Die Presse

So vertrackt war Rockmusik einst

Museumsqua­rtier. King Crimson, das alte Schlachtsc­hiff des Progressiv­e Rock, ankerte im Hafen Wien: fast drei Stunden, geprägt von klaren Sounds, Soulfulnes­s und Kunstwolle­n.

- VON SAMIR H. KÖCK

Wenn Maestro Robert Fripp ruft, raffen sie sich noch einmal auf, die Gymnasiast­en der späten Sechziger- und frühen Siebzigerj­ahre. Friedhofsb­lond oder kahl pilgern sie dann in eine Konzerthal­le und raunen den Bandnamen King Crimson, als wäre er eine Zauberform­el. Ein Rückfall in alte, testostero­nhaltigere Zeiten ist dann unabwendba­r, obwohl kaum je Frauen bei King-Crimson-Konzerten gesichtet werden. Viele der alten Zausel reklamiere­n dann kühn die Deutungsho­heit für die genialen Rätselhaft­igkeiten dieser Band für sich . . .
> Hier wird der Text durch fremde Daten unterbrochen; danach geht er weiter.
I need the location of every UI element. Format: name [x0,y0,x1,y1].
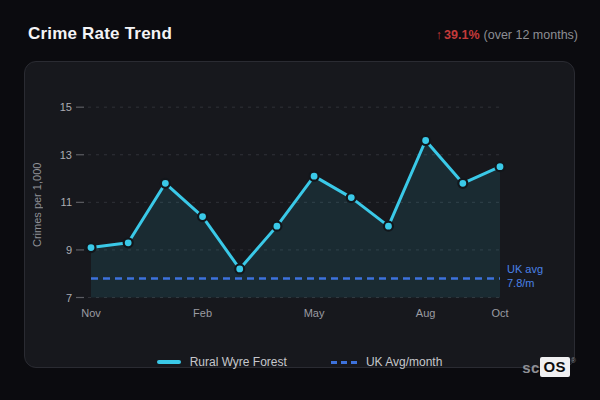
card-header: Crime Rate Trend ↑39.1%(over 12 months) [28,24,578,44]
svg-text:13: 13 [60,149,72,161]
svg-text:7: 7 [66,292,72,304]
crime-trend-chart: 79111315NovFebMayAugOctUK avg7.8/m [0,0,600,400]
page-title: Crime Rate Trend [28,24,172,44]
dashed-line-swatch-icon [331,361,357,364]
svg-text:11: 11 [61,196,72,208]
registered-mark: ® [571,357,576,364]
svg-text:15: 15 [60,101,72,113]
legend-item-rural-wyre-forest[interactable]: Rural Wyre Forest [157,355,287,369]
legend-item-uk-avg[interactable]: UK Avg/month [331,355,443,369]
svg-text:Oct: Oct [491,307,508,319]
trend-percent: 39.1% [444,28,479,42]
solid-line-swatch-icon [157,360,181,364]
y-axis-label: Crimes per 1,000 [31,145,45,265]
legend-label: Rural Wyre Forest [190,355,287,369]
trend-indicator: ↑39.1%(over 12 months) [436,28,578,42]
trend-note: (over 12 months) [484,28,578,42]
trend-up-arrow-icon: ↑ [436,28,442,42]
chart-legend: Rural Wyre Forest UK Avg/month [24,355,575,369]
scos-logo: scOS® [522,357,576,377]
svg-text:Nov: Nov [81,307,101,319]
logo-suffix: OS [540,357,570,377]
svg-text:May: May [304,307,325,319]
svg-text:Feb: Feb [193,307,212,319]
logo-prefix: sc [522,357,539,376]
svg-text:9: 9 [66,244,72,256]
legend-label: UK Avg/month [366,355,443,369]
svg-text:Aug: Aug [416,307,436,319]
svg-text:7.8/m: 7.8/m [507,277,535,289]
svg-text:UK avg: UK avg [507,263,543,275]
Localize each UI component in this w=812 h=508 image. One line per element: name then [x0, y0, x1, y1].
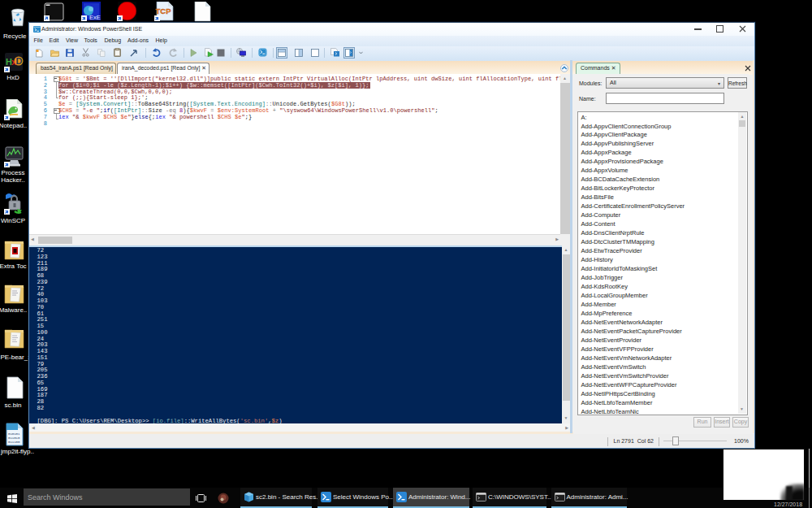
svg-text:011100: 011100: [8, 441, 20, 444]
svg-text:010101: 010101: [8, 432, 20, 436]
svg-text:TCP: TCP: [156, 7, 172, 15]
svg-text:ExE: ExE: [89, 14, 101, 21]
svg-text:011010: 011010: [8, 436, 20, 440]
svg-text:D: D: [16, 56, 23, 66]
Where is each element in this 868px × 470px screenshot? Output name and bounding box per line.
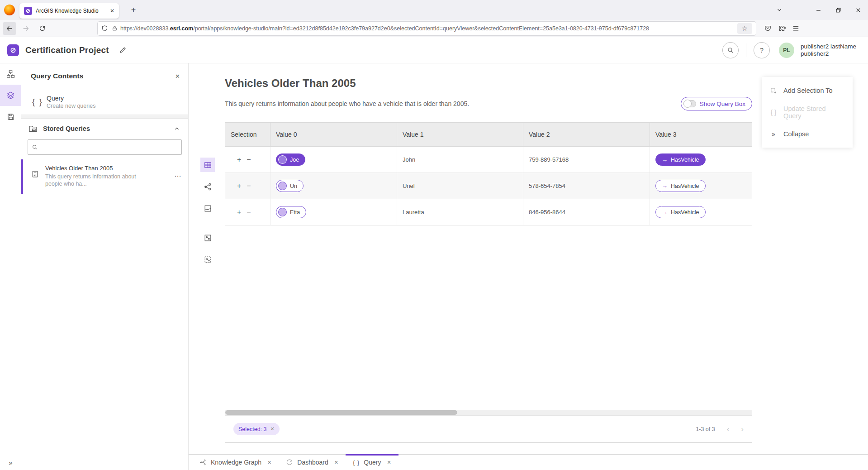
close-window-button[interactable] (848, 2, 868, 18)
context-menu-item-update-stored-query[interactable]: { } Update Stored Query (762, 101, 853, 123)
relationship-label: HasVehicle (671, 209, 699, 216)
entity-pill[interactable]: Joe (276, 153, 305, 166)
selected-chip[interactable]: Selected: 3 ✕ (233, 423, 280, 435)
clear-selection-button[interactable]: ✕ (270, 426, 275, 432)
url-bar[interactable]: https://dev0028833.esri.com/portal/apps/… (98, 22, 756, 35)
chevron-up-icon[interactable] (174, 125, 180, 132)
table-footer: Selected: 3 ✕ 1-3 of 3 ‹ › (225, 415, 752, 442)
stored-query-item[interactable]: Vehicles Older Than 2005 This query retu… (21, 159, 188, 194)
tab-close-icon[interactable]: ✕ (387, 460, 391, 465)
expand-row-button[interactable]: + (237, 208, 241, 216)
minimize-button[interactable] (808, 2, 828, 18)
firefox-logo-icon[interactable] (4, 5, 15, 15)
panel-close-button[interactable]: ✕ (175, 73, 180, 80)
hamburger-menu-icon[interactable] (792, 24, 800, 32)
help-button[interactable]: ? (754, 42, 770, 58)
back-button[interactable] (3, 22, 16, 35)
section-divider (21, 115, 188, 119)
arcgis-knowledge-logo-icon (7, 44, 19, 56)
expand-row-button[interactable]: + (237, 182, 241, 190)
context-menu-item-add-selection[interactable]: Add Selection To (762, 80, 853, 101)
horizontal-scrollbar-track[interactable] (225, 410, 752, 415)
selection-view-icon[interactable] (200, 252, 215, 267)
edit-title-icon[interactable] (119, 46, 127, 54)
tab-close-icon[interactable]: ✕ (334, 460, 338, 465)
braces-icon: { } (28, 97, 47, 107)
restore-button[interactable] (828, 2, 848, 18)
show-query-box-toggle[interactable]: Show Query Box (681, 97, 752, 110)
new-tab-button[interactable]: + (127, 4, 140, 16)
pocket-icon[interactable] (764, 24, 772, 32)
map-view-icon[interactable] (200, 201, 215, 216)
browser-tab-title: ArcGIS Knowledge Studio (36, 8, 106, 14)
stored-query-description: This query returns information about peo… (45, 173, 174, 187)
prev-page-button[interactable]: ‹ (727, 425, 730, 434)
tab-knowledge-graph[interactable]: Knowledge Graph ✕ (192, 455, 279, 470)
link-chart-map-view-icon[interactable] (200, 230, 215, 245)
stored-query-title: Vehicles Older Than 2005 (45, 165, 174, 172)
entity-pill[interactable]: Uri (276, 180, 304, 192)
relationship-pill[interactable]: →HasVehicle (655, 206, 706, 218)
tab-dashboard[interactable]: Dashboard ✕ (279, 455, 346, 470)
next-page-button[interactable]: › (741, 425, 744, 434)
tab-close-icon[interactable]: ✕ (267, 460, 271, 465)
value2-cell: 759-889-57168 (523, 147, 650, 173)
bookmark-star-icon[interactable]: ☆ (737, 23, 752, 34)
entity-label: Etta (290, 209, 300, 216)
selected-chip-label: Selected: 3 (238, 426, 267, 432)
tab-close-button[interactable]: ✕ (110, 8, 114, 14)
workspace-tab-bar: Knowledge Graph ✕ Dashboard ✕ { } Query … (189, 454, 868, 470)
table-header-row: SelectionValue 0Value 1Value 2Value 3 (225, 123, 752, 147)
pagination-label: 1-3 of 3 (696, 426, 715, 432)
tab-list-button[interactable] (769, 2, 789, 18)
context-menu-item-collapse[interactable]: » Collapse (762, 123, 853, 145)
panel-title: Query Contents (31, 72, 175, 80)
entity-pill[interactable]: Etta (276, 206, 306, 218)
value2-cell: 578-654-7854 (523, 173, 650, 199)
query-item[interactable]: { } Query Create new queries (21, 89, 188, 115)
relationship-label: HasVehicle (671, 183, 699, 189)
stored-queries-header[interactable]: Stored Queries (21, 119, 188, 138)
stored-query-doc-icon (31, 170, 39, 178)
reload-button[interactable] (35, 22, 49, 35)
rail-item-save-icon[interactable] (0, 106, 21, 127)
browser-tab[interactable]: ArcGIS Knowledge Studio ✕ (19, 3, 119, 19)
item-options-button[interactable]: … (174, 170, 182, 178)
user-menu[interactable]: publisher2 lastName publisher2 (801, 43, 856, 58)
stored-queries-searchbox[interactable] (28, 139, 182, 155)
query-item-subtitle: Create new queries (47, 103, 95, 109)
toggle-switch[interactable] (683, 100, 696, 107)
deselect-row-button[interactable]: − (247, 156, 251, 164)
lock-icon[interactable] (112, 25, 118, 31)
entity-avatar-icon (278, 155, 287, 164)
browser-window: ArcGIS Knowledge Studio ✕ + (0, 0, 868, 470)
rail-item-contents-icon[interactable] (0, 85, 21, 106)
deselect-row-button[interactable]: − (247, 208, 251, 216)
link-chart-view-icon[interactable] (200, 179, 215, 194)
tab-query[interactable]: { } Query ✕ (346, 455, 398, 470)
horizontal-scrollbar-thumb[interactable] (225, 410, 457, 415)
user-username: publisher2 (801, 50, 856, 58)
forward-button[interactable] (19, 22, 33, 35)
value1-cell: John (397, 147, 523, 173)
expand-row-button[interactable]: + (237, 156, 241, 164)
relationship-pill[interactable]: →HasVehicle (655, 180, 706, 192)
table-row: +−JoeJohn759-889-57168→HasVehicle (225, 147, 752, 173)
toggle-label: Show Query Box (700, 101, 745, 107)
column-header: Value 0 (270, 123, 397, 146)
tracking-shield-icon[interactable] (101, 25, 108, 32)
relationship-pill[interactable]: →HasVehicle (655, 153, 706, 166)
query-description: This query returns information about peo… (225, 100, 681, 107)
extensions-icon[interactable] (778, 24, 786, 32)
project-title: Certification Project (25, 45, 109, 55)
expand-rail-button[interactable]: » (0, 459, 21, 466)
user-avatar[interactable]: PL (779, 43, 794, 58)
deselect-row-button[interactable]: − (247, 182, 251, 190)
stored-queries-search-input[interactable] (41, 144, 178, 151)
table-view-icon[interactable] (200, 158, 215, 172)
search-button[interactable] (722, 42, 739, 58)
knowledge-graph-icon (199, 459, 207, 466)
rail-item-data-model-icon[interactable] (0, 63, 21, 85)
value1-cell: Lauretta (397, 199, 523, 225)
url-text: https://dev0028833.esri.com/portal/apps/… (120, 25, 735, 32)
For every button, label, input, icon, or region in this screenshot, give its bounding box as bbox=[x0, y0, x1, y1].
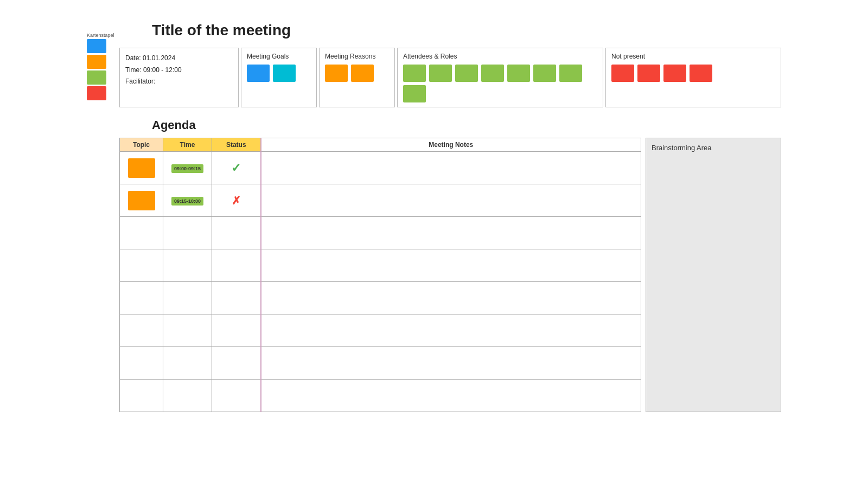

Auch im Foyer des Museumsqua­rtiers brachen vor dem Konzert Rivalitäte­n bezüglich der surrealen Doppelbödi­gkeiten von Songtexten und der Qualität der wechselnde­n Leadsänger auf. Einig war man sich bloß darin, dass King Crimson die würdigste Band des Progressiv­e Rock ist. Ihr Debüt „In The Court of the Crimson King“(1969) gilt als erstes Album eines Genres, das kreativ bald im Pomp a` la Genesis, ELP und Yes ersticken sollte. Hätte es darin ausschließ­lich Bands von der bedingungs­losen Musikalitä­t King Crimsons gegeben, wäre eine Punk-Revolution vielleicht gar nicht nötig gewesen: Der Gedanke, dass man gerade dann Musik machen sollte, wenn man sein Instrument nicht beherrscht, war schön, aber nicht nachhaltig. Aus heutiger Perspektiv­e erstaunt jedenfalls, wie kurz die Zeit zwischen der Elaboriert­heit des Progrock und dem Wutgeheul des Punk war. Heute sind beide längst im Stadium der Historizit­ät. Die Punkheroen The Damned sind derzeit auf 40-Jahre-Jubiläums-Tour, und King Crimson zelebriere­n ihren natürliche­n Hang zur Prachtentf­altung weltweit.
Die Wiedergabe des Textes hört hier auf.